◆ **WHAT THIS TASK INVOLVES**
If a line holds the word "Live", copy it from the entries.

EXERCISE INPUTS below:

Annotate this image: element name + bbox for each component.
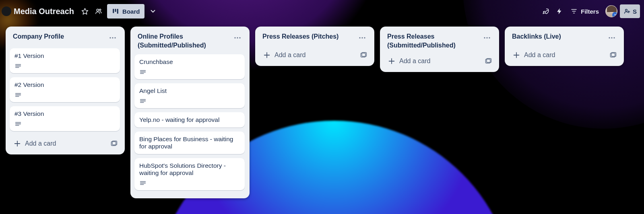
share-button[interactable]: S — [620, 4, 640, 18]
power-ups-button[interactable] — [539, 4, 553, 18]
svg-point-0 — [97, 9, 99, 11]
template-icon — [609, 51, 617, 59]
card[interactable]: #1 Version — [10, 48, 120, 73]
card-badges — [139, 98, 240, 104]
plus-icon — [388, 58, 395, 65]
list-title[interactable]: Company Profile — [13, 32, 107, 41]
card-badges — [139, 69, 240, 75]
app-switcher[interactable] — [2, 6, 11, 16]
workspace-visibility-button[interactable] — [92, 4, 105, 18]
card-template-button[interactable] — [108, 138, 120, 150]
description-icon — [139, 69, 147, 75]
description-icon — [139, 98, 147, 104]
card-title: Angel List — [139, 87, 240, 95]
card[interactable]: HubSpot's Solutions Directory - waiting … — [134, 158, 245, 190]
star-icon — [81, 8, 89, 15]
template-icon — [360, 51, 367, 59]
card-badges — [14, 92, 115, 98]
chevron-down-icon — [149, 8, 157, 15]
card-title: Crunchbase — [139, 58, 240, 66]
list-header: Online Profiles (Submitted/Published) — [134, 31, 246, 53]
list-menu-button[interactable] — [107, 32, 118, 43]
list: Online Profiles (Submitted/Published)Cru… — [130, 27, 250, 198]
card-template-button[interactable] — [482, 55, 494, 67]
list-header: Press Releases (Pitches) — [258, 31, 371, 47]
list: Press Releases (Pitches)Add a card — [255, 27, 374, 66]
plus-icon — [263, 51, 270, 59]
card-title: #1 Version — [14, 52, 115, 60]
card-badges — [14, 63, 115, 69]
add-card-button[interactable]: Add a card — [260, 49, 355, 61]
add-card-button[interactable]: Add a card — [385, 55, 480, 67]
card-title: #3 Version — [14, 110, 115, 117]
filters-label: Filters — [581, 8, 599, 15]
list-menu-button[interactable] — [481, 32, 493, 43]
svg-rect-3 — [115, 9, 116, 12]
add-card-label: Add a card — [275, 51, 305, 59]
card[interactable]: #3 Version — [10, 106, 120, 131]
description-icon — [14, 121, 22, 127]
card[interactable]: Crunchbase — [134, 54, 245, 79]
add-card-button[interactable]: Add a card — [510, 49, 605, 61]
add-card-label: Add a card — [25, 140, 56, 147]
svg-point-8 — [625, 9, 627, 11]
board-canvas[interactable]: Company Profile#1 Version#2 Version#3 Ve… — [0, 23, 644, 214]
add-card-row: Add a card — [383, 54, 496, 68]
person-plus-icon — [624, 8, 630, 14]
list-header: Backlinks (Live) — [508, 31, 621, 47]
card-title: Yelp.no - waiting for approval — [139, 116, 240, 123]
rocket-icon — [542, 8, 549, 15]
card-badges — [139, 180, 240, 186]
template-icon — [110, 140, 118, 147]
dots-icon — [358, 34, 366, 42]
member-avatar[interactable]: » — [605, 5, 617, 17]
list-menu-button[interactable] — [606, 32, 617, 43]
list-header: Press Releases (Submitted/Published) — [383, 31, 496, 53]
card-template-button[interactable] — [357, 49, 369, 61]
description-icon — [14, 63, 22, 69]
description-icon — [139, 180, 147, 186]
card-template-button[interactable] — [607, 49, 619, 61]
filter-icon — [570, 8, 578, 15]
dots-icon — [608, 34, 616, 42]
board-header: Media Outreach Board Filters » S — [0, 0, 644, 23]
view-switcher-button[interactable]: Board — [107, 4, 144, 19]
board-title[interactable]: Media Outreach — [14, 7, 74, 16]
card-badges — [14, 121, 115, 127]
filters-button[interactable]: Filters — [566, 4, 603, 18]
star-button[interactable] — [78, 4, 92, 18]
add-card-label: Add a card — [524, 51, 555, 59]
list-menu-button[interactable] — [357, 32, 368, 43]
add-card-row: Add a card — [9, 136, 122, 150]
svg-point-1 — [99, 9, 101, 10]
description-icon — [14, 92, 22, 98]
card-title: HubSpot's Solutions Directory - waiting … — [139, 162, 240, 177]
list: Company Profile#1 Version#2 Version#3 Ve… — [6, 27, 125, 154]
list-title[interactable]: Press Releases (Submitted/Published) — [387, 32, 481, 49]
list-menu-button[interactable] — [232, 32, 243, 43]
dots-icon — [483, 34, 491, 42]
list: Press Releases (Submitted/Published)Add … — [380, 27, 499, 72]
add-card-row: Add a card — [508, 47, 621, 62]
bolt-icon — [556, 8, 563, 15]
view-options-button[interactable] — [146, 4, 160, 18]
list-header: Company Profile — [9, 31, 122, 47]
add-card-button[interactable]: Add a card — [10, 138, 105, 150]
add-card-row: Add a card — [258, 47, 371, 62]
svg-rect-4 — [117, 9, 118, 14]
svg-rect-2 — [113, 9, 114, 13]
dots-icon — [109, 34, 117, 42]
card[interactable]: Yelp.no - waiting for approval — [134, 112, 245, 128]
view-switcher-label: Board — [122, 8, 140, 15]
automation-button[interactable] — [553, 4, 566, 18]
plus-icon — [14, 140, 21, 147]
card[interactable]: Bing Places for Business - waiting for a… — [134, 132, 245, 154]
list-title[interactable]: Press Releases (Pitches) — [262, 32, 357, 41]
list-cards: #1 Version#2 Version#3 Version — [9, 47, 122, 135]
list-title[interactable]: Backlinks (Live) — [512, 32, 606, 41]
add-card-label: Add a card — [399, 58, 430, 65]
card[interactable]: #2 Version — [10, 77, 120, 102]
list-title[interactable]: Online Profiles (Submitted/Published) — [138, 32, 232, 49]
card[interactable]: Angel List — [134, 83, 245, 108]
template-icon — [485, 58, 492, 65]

End of EXERCISE INPUTS.

◆ **OUTPUT OF THE EXERCISE**
list-header: Backlinks (Live) — [508, 31, 621, 47]
list-title[interactable]: Backlinks (Live) — [512, 32, 606, 41]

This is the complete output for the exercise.